# Dateinamen einlesen und Liste in .txt-Datei ausgeben.



## Wanderbart (25. Mai 2008)

Liebe Helfer,

mein Problem ist folgendes: ich möchte die Dateien innerhalb eines Verzeichnisses auflisten und diese Liste in einer Textdatei speichern.

Die Liste einfach auf der Konsole auszugeben ist kein Problem. Schwierigkeiten bereitet jedoch die Ausgabe der kompletten Liste in einer Datei. Wenn ich das Programm ablaufen lasse, wird zwar die Datei erzeugt, jedoch ist immer nur der letzte Dateiname des Verzeichnisses in der Liste aufgeführt. Ich vermute, es liegt daran, dass für jeden Dateinamen eine neue Datei erstellt wird, wobei die vorhergehende immer überschrieben wird.

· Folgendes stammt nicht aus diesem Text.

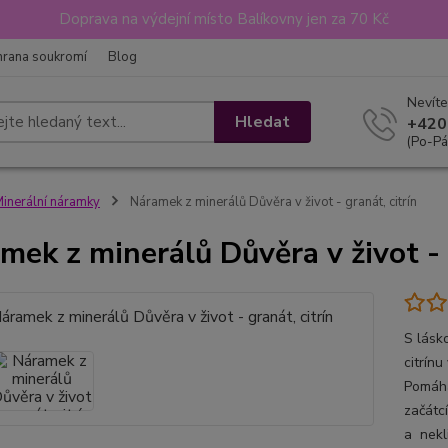
Doprava na výdejní místo Balíkovny jen za 70 Kč
hrana soukromí
Blog
Nevíte
Hledat
+420
(Po-Pá
inerální náramky
Náramek z minerálů Důvěra v život - granát, citrín
mek z minerálů Důvěra v život - 
S lásk
citrínu
Pomáhá 
začátc
a nekl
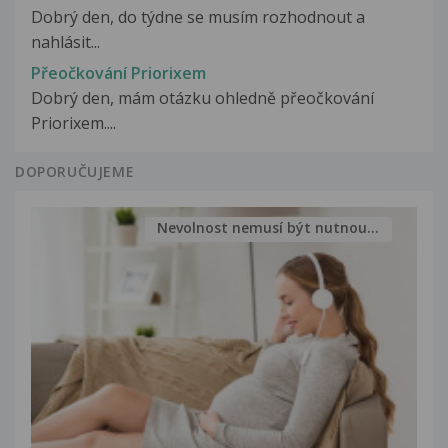
Dobrý den, do týdne se musím rozhodnout a
nahlásit...
Přeočkování Priorixem
Dobrý den, mám otázku ohledně přeočkování
Priorixem....
DOPORUČUJEME
Nevolnost nemusí být nutnou...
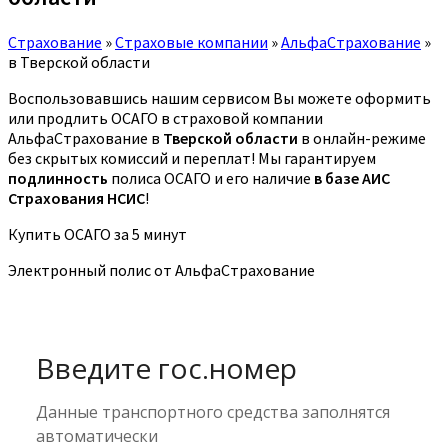
Страхование
»
Страховые компании
»
АльфаСтрахование
»
в Тверской области
Воспользовавшись нашим сервисом Вы можете оформить
или продлить ОСАГО в страховой компании
АльфаСтрахование в
Тверской области
в онлайн-режиме
без скрытых комиссий и переплат! Мы гарантируем
подлинность
полиса ОСАГО и его наличие
в базе АИС
Страхования НСИС
!
Купить ОСАГО за 5 минут
Электронный полис от АльфаСтрахование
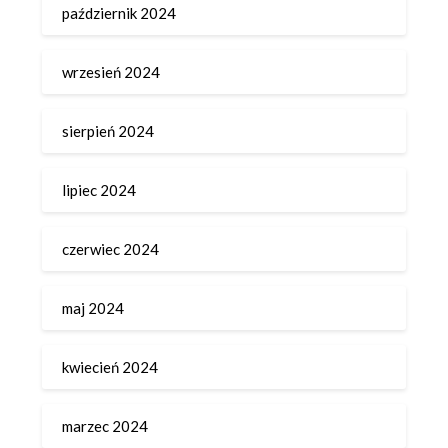
październik 2024
wrzesień 2024
sierpień 2024
lipiec 2024
czerwiec 2024
maj 2024
kwiecień 2024
marzec 2024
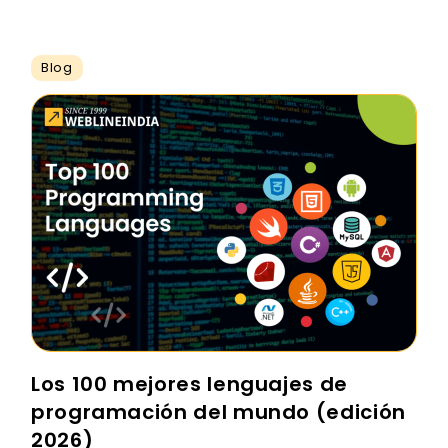
Blog
Los 100 mejores lenguajes de
programación del mundo (edición
2026)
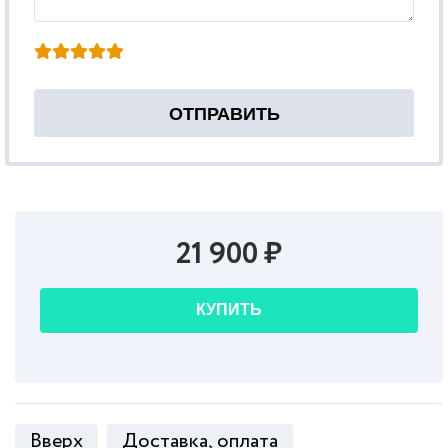
21 900 ₽
КУПИТЬ
Вверх
Доставка, оплата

Ich denke, dass das Problem in der for-Schleife liegt. Vielleicht ist aber mein Ansatz auch ganz falsch. Ich bin eben Neuling. Würde mich über schnelle Hilfe freuen. Am besten wäre eine konkrete Verbesserung, damit das Programm wie gewünscht arbeitet.

Hier ist das fehlerhafte Programm:



> import java.io.*;
> 
> public class DateinamenLesenUndInDateiSchreiben {
> public static void main(String[] args) {
> ...


_

Vielen Dank und herzliche Grüße!_


----------



## AmunRa (25. Mai 2008)

Setze den Printwriter vor die For-schleife und
den close()- Befehl danach
müsste funktionieren


----------



## Wanderbart (25. Mai 2008)

Hat funktioniert!!! Vielen Dank auch.


----------